Just last week I was talking to my son’s Lead Teacher and she mentioned that parents have asked her about how to incorporate Diversity & Inclusion (D&I) into their child’s development. While I’m no expert on the topic, I do spend a lot of time and energy focused on this particular aspect of parenting. The following tips have helped me tremendously on my quest to raise my two boys to be inclusive leaders

  1. Commit

If you’ve ever attended a Diversity and Inclusion training, you will learn quickly that this work is intentional. You have to both value inclusion and work to practice and model it every day. It can be awkward, uncomfortable, and exhausting.

So why do it? Before you start, I recommend defining your own “why.” There are three main reasons that I choose to incorporate D&I into my parenting approach:

  • I value strong, healthy relationships and believe they are the key to true happiness. If you’re into Ted Talks, I recommend checking out the Harvard Study of Adult Development.
  • The demographics in the U.S. are changing, and I believe my children will need to be adept at building relationships across cultures and differences in order to be happy and successful.
  • Early childhood is a critical time for brain development and introducing these complex topics as early as possible is important to me.

Commitment in Action:

When considering schools for your children, ask about the school’s commitment to D&I. How do they demonstrate this commitment? Who is in leadership – do these individuals represent our broader community?

2. Self-Reflect

Parenting, in my experience, is very rewarding. It is also very humbling! My children inspire me daily to look into the mirror and think about who I am and what I stand for. I believe it is difficult to model and teach inclusive behaviors to my children without looking inward first. Since D&I is a life-long learning process with no end point, I have found that continuous self-reflection helps me to stay focused along the way.

Self-Reflection in Action:

Ask yourself these key questions…

-What do I value and how did I learn those values?

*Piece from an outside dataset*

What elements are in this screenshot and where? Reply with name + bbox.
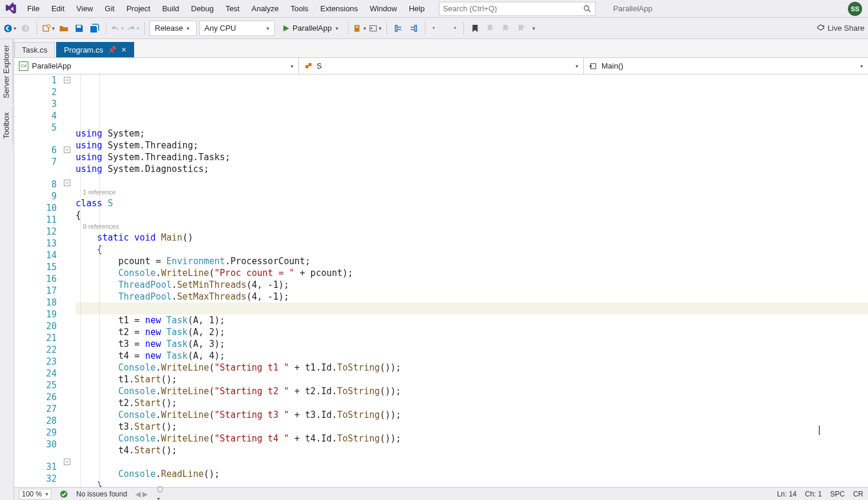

-Why is diversity and inclusion important to me as a parent?

-What perception do I have about people from various backgrounds (people of color, people with disabilities, Veterans, elderly, people with different religious beliefs)?

-How do I feel about sexual orientation and gender differences?

-What role does privilege play in my life? What privilege do I have and how can I use it to help those who do not experience that same privilege?

It may help to talk with your partner or friend about these topics too. Loved ones can help us see areas where we have implicit bias. Please note, it is natural and human to have bias! Self-reflection helps us to become aware of what our individual biases are and where they come from.

3. Expand Your Network

I attended a training a while ago that challenged me to think about my network, both personal and professional. The trainer said, “Notice anything?” Everyone kind of shrugged wondering what we were supposed to notice. She said, “Do you all kind of look alike? Have the same interests and beliefs?” Then it hit us – we tend to interact with people who are like us as opposed to those who are different. After that training, I went home and talked to my life partner. How could I support my children in building strong, healthy relationships with people from different backgrounds, if I wasn’t doing it myself?! I got to work right away to change this.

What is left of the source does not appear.